(RECORD EXCERPTS)
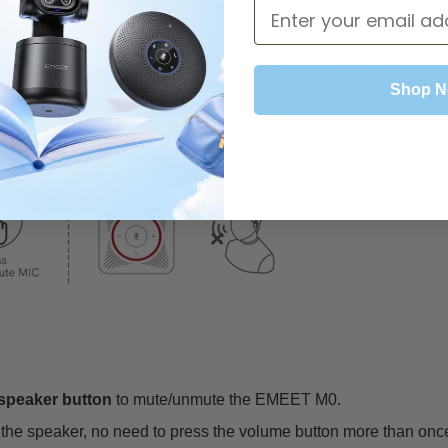
MEET M0?
microphone button
to mute/unmute the
EMEET USB Speaker 
Shop 
 the microphone, no need to click the computer interface via mo
tion is turned on, there will be a red indicator.
speaker button
to mute/unmute the EMEET M0.
e the speaker, no need to press the volume button more than onc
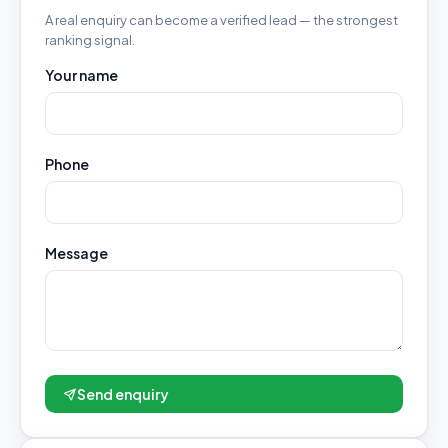
A real enquiry can become a verified lead — the strongest
ranking signal.
Your name
Phone
Message
Send enquiry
(End RECORD EXCERPTS)
* _TASK BRIEF_
Return every entry above exactly as written, with no pictures included.

* _EXERCISE ANSWER_
MEET M0?
microphone button
to mute/unmute the
EMEET USB Speaker 
Shop 
 the microphone, no need to click the computer interface via mo
tion is turned on, there will be a red indicator.
speaker button
to mute/unmute the EMEET M0.
e the speaker, no need to press the volume button more than onc
A real enquiry can become a verified lead — the strongest
ranking signal.
Your name
Phone
Message
Send enquiry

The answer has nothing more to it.